**What is being asked**:
Apart from the pictures, reproduce the data below exactly as it stands.

**Exercise input**:
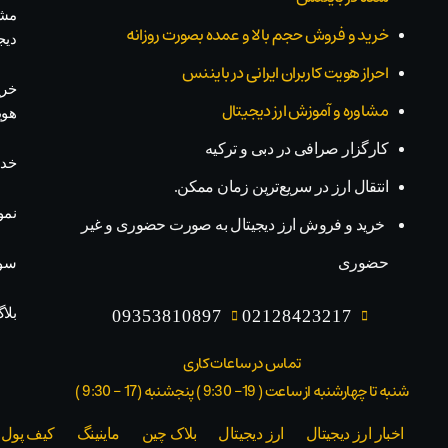
مشا
خرید و فروش حجم بالا و عمده بصورت روزانه
دیج
احراز هویت کاربران ایرانی در بایننس
خری
مشاوره و آموزش ارز دیجیتال
هو
کارگزار صرافی در دبی و ترکیه
خدم
انتقال ارز در سریع‌ترین زمان ممکن.
نمو
خرید و فروش ارز دیجیتال به صورت حضوری و غیر
حضوری
سوا
بلا
09353810897
02128423217
تماس در ساعات کاری
شنبه تا چهارشنبه از ساعت ( 19- 9:30 ) پنجشنبه (17 - 9:30 )​
اخبار ارز دیجیتال
ارز دیجیتال
بلاک‌ چین
ماینینگ
کیف پول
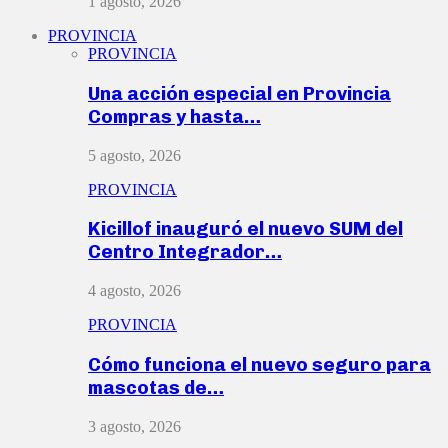
1 agosto, 2026
PROVINCIA
PROVINCIA
Una acción especial en Provincia
Compras y hasta…
5 agosto, 2026
PROVINCIA
Kicillof inauguró el nuevo SUM del
Centro Integrador…
4 agosto, 2026
PROVINCIA
Cómo funciona el nuevo seguro para
mascotas de…
3 agosto, 2026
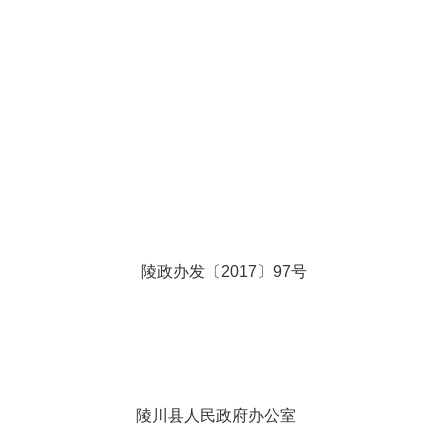
陵政办发〔2017〕97号
陵川县人民政府办公室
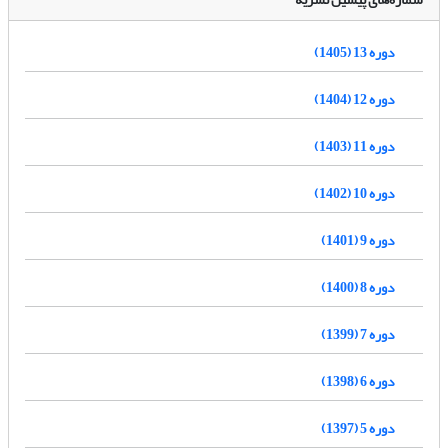
دوره 13 (1405)
دوره 12 (1404)
دوره 11 (1403)
دوره 10 (1402)
دوره 9 (1401)
دوره 8 (1400)
دوره 7 (1399)
دوره 6 (1398)
دوره 5 (1397)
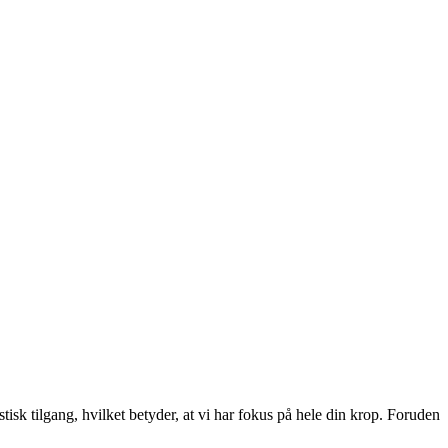
isk tilgang, hvilket betyder, at vi har fokus på hele din krop. Foruden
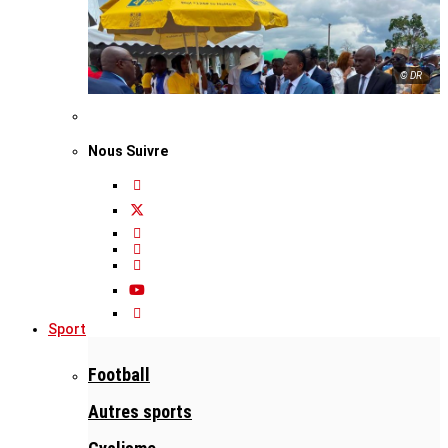
© DR
Nous Suivre
Sport
Football
Autres sports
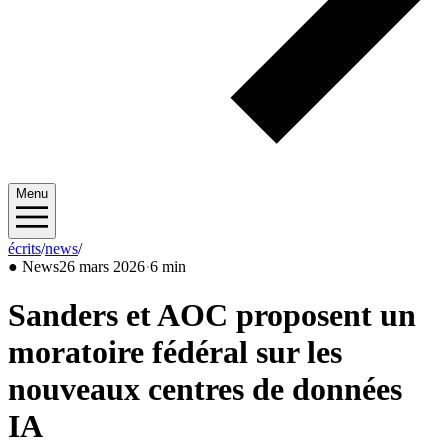
Menu
écrits
/
news
/
2026/03
●
News
26 mars 2026
·
6 min
Sanders et AOC proposent un
moratoire fédéral sur les
nouveaux centres de données
IA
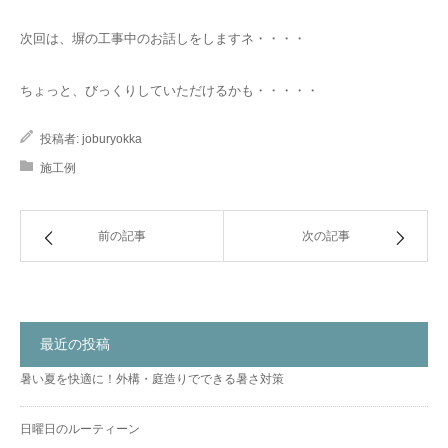
次回は、塀の工事中のお話しをしますネ・・・・
ちょっと、びっくりしていただけるかも・・・・・
投稿者:
joburyokka
施工例
前の記事
次の記事
最近の投稿
暑い夏を快適に！外構・庭造りでできる暑さ対策
日曜日のルーティーン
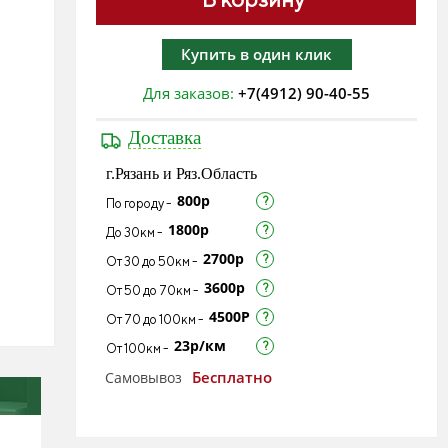
Купить в один клик
Для заказов:
+7(4912) 90-40-55
Доставка
г.Рязань и Ряз.Область
800р
По городу -
1800р
До 30км -
2700р
От 30 до 50км -
3600р
От 50 до 70км -
4500Р
От 70 до 100км -
23р/км
От 100км -
Бесплатно
Самовывоз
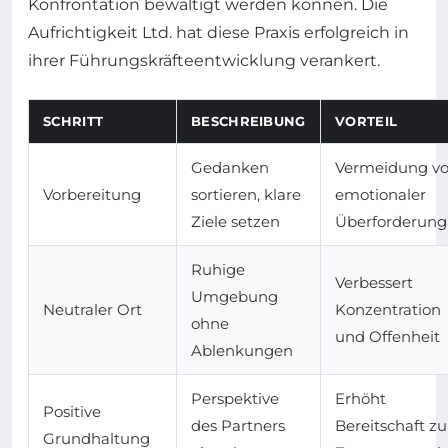
Konfrontation bewältigt werden können. Die
Aufrichtigkeit Ltd. hat diese Praxis erfolgreich in
ihrer Führungskräfteentwicklung verankert.
SCHRITT
BESCHREIBUNG
VORTEIL
Gedanken
Vermeidung v
Vorbereitung
sortieren, klare
emotionaler
Ziele setzen
Überforderung
Ruhige
Verbessert
Umgebung
Neutraler Ort
Konzentration
ohne
und Offenheit
Ablenkungen
Perspektive
Erhöht
Positive
des Partners
Bereitschaft zu
Grundhaltung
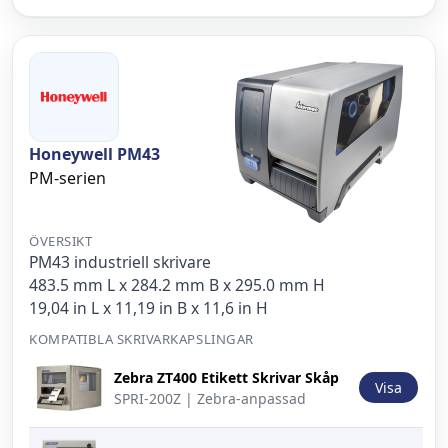
Honeywell PM43
PM-serien
ÖVERSIKT
PM43 industriell skrivare
483.5 mm L x 284.2 mm B x 295.0 mm H
19,04 in L x 11,19 in B x 11,6 in H
KOMPATIBLA SKRIVARKAPSLINGAR
Bild
Beskrivning
Åtgärd
Zebra ZT400 Etikett Skrivar Skåp
Visa
SPRI-200Z | Zebra-anpassad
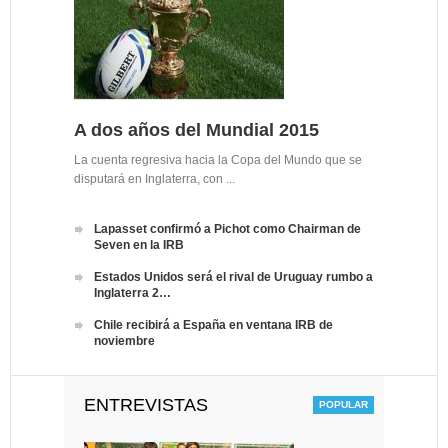
A dos años del Mundial 2015
La cuenta regresiva hacia la Copa del Mundo que se
disputará en Inglaterra, con ...
Lapasset confirmó a Pichot como Chairman de
Seven en la IRB
Estados Unidos será el rival de Uruguay rumbo a
Inglaterra 2…
Chile recibirá a España en ventana IRB de
noviembre
ENTREVISTAS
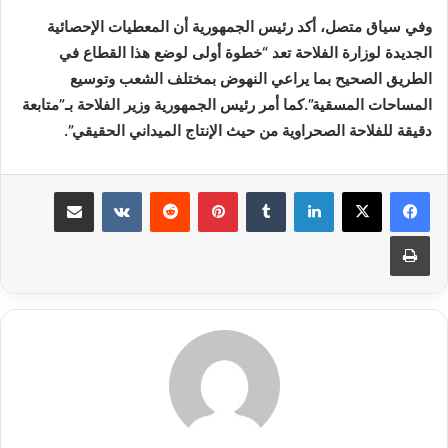
وفي سياق متصل، أكد رئيس الجمهورية أن المعطيات الإحصائية
الجديدة لوزارة الفلاحة تعد “خطوة أولى لوضع هذا القطاع في
الطريق الصحيح بما يراعي النهوض بمختلف الشعب وتوسيع
المساحات المسقية”.كما أمر رئيس الجمهورية وزير الفلاحة بـ”متابعة
دقيقة للفلاحة الصحراوية من حيث الإنتاج الميداني الحقيقي”.
لينكدإن
بينتيريست
مشاركة عبر البريد
طباعة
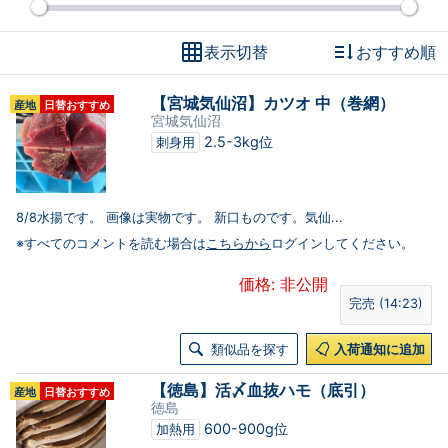
表示切替
おすすめ順
【宮城気仙沼】カツオ 中（巻網）
産地
日替おすすめ
宮城気仙沼
2.5-3kg位
刺身用
8/8水揚です。 画像は実物です。 新口ものです。気仙...
※すべてのコメントを読む場合は
こちらから
ログインしてください。
価格: 非公開
完売 (14:23)
類似品を探す
入荷通知に追加
【徳島】活〆血抜ハモ（底引）
産地
日替おすすめ
徳島
600-900g位
加熱用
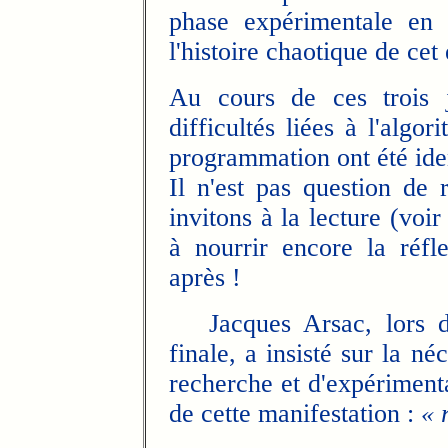
phase expérimentale en 
l'histoire chaotique de cet
Au cours de ces trois 
difficultés liées à l'algo
programmation ont été iden
Il n'est pas question de 
invitons à la lecture (voi
à nourrir encore la réfle
après !
Jacques Arsac, lors de 
finale, a insisté sur la né
recherche et d'expérimenta
de cette manifestation :
« 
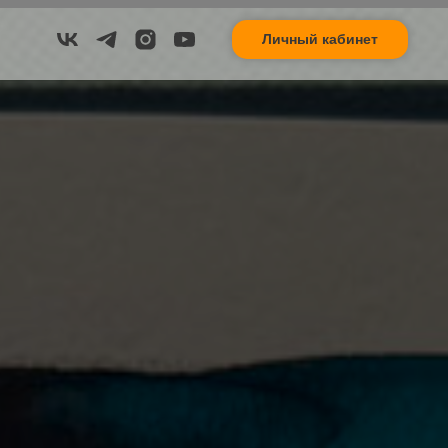
Личный кабинет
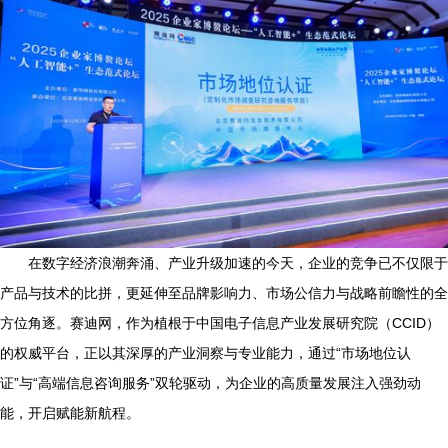
在数字经济浪潮奔涌、产业升级加速的今天，企业的竞争已不仅限于
产品与技术的比拼，更延伸至品牌影响力、市场公信力与战略前瞻性的全
方位角逐。赛迪网，作为植根于中国电子信息产业发展研究院（CCID）
的权威平台，正以其深厚的产业洞察与专业能力，通过“市场地位认
证”与“高端信息咨询服务”双轮驱动，为企业的高质量发展注入强劲动
能，开启赋能新航程。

**Problem solution**:
مشا
خرید و فروش حجم بالا و عمده بصورت روزانه
دیج
احراز هویت کاربران ایرانی در بایننس
خری
مشاوره و آموزش ارز دیجیتال
هو
کارگزار صرافی در دبی و ترکیه
خدم
انتقال ارز در سریع‌ترین زمان ممکن.
نمو
خرید و فروش ارز دیجیتال به صورت حضوری و غیر
حضوری
سوا
بلا
09353810897
02128423217
تماس در ساعات کاری
شنبه تا چهارشنبه از ساعت ( 19- 9:30 ) پنجشنبه (17 - 9:30 )​
اخبار ارز دیجیتال
ارز دیجیتال
بلاک‌ چین
ماینینگ
کیف پول
1 agosto, 2026
PROVINCIA
PROVINCIA
Una acción especial en Provincia
Compras y hasta…
5 agosto, 2026
PROVINCIA
Kicillof inauguró el nuevo SUM del
Centro Integrador…
4 agosto, 2026
PROVINCIA
Cómo funciona el nuevo seguro para
mascotas de…
3 agosto, 2026
陵政办发〔2017〕97号
陵川县人民政府办公室
دوره 13 (1405)
دوره 12 (1404)
دوره 11 (1403)
دوره 10 (1402)
دوره 9 (1401)
دوره 8 (1400)
دوره 7 (1399)
دوره 6 (1398)
دوره 5 (1397)
isk tilgang, hvilket betyder, at vi har fokus på hele din krop. Foruden
© DR
Nous Suivre
Sport
Football
Autres sports
Menu
écrits
/
news
/
2026/03
●
News
26 mars 2026
·
6 min
Sanders et AOC proposent un
moratoire fédéral sur les
nouveaux centres de données
IA
次回は、塀の工事中のお話しをしますネ・・・・
ちょっと、びっくりしていただけるかも・・・・・
投稿者:
joburyokka
施工例
前の記事
次の記事
最近の投稿
暑い夏を快適に！外構・庭造りでできる暑さ対策
日曜日のルーティーン
Купить в один клик
Для заказов:
+7(4912) 90-40-55
Доставка
г.Рязань и Ряз.Область
800р
По городу -
1800р
До 30км -
2700р
От 30 до 50км -
3600р
От 50 до 70км -
4500Р
От 70 до 100км -
23р/км
От 100км -
Бесплатно
Самовывоз
Konfrontation bewältigt werden können. Die
Aufrichtigkeit Ltd. hat diese Praxis erfolgreich in
ihrer Führungskräfteentwicklung verankert.
SCHRITT
BESCHREIBUNG
VORTEIL
Gedanken
Vermeidung v
Vorbereitung
sortieren, klare
emotionaler
Ziele setzen
Überforderung
Ruhige
Verbessert
Umgebung
Neutraler Ort
Konzentration
ohne
und Offenheit
Ablenkungen
Perspektive
Erhöht
Positive
des Partners
Bereitschaft zu
Grundhaltung
Honeywell PM43
PM-serien
ÖVERSIKT
PM43 industriell skrivare
483.5 mm L x 284.2 mm B x 295.0 mm H
19,04 in L x 11,19 in B x 11,6 in H
KOMPATIBLA SKRIVARKAPSLINGAR
Bild
Beskrivning
Åtgärd
Zebra ZT400 Etikett Skrivar Skåp
Visa
SPRI-200Z | Zebra-anpassad
A dos años del Mundial 2015
La cuenta regresiva hacia la Copa del Mundo que se
disputará en Inglaterra, con ...
Lapasset confirmó a Pichot como Chairman de
Seven en la IRB
Estados Unidos será el rival de Uruguay rumbo a
Inglaterra 2…
Chile recibirá a España en ventana IRB de
noviembre
ENTREVISTAS
وفي سياق متصل، أكد رئيس الجمهورية أن المعطيات الإحصائية
الجديدة لوزارة الفلاحة تعد “خطوة أولى لوضع هذا القطاع في
الطريق الصحيح بما يراعي النهوض بمختلف الشعب وتوسيع
المساحات المسقية”.كما أمر رئيس الجمهورية وزير الفلاحة بـ”متابعة
دقيقة للفلاحة الصحراوية من حيث الإنتاج الميداني الحقيقي”.
لينكدإن
بينتيريست
مشاركة عبر البريد
طباعة
表示切替
おすすめ順
【宮城気仙沼】カツオ 中（巻網）
産地
日替おすすめ
宮城気仙沼
2.5-3kg位
刺身用
8/8水揚です。 画像は実物です。 新口ものです。気仙...
※すべてのコメントを読む場合は
こちらから
ログインしてください。
価格: 非公開
完売 (14:23)
類似品を探す
入荷通知に追加
【徳島】活〆血抜ハモ（底引）
産地
日替おすすめ
徳島
600-900g位
加熱用
phase expérimentale en 
l'histoire chaotique de cet
Au cours de ces trois 
difficultés liées à l'algo
programmation ont été iden
Il n'est pas question de 
invitons à la lecture (voi
à nourrir encore la réfle
après !
Jacques Arsac, lors de 
finale, a insisté sur la né
recherche et d'expérimenta
de cette manifestation :
« 
Личный кабинет
在数字经济浪潮奔涌、产业升级加速的今天，企业的竞争已不仅限于
产品与技术的比拼，更延伸至品牌影响力、市场公信力与战略前瞻性的全
方位角逐。赛迪网，作为植根于中国电子信息产业发展研究院（CCID）
的权威平台，正以其深厚的产业洞察与专业能力，通过“市场地位认
证”与“高端信息咨询服务”双轮驱动，为企业的高质量发展注入强劲动
能，开启赋能新航程。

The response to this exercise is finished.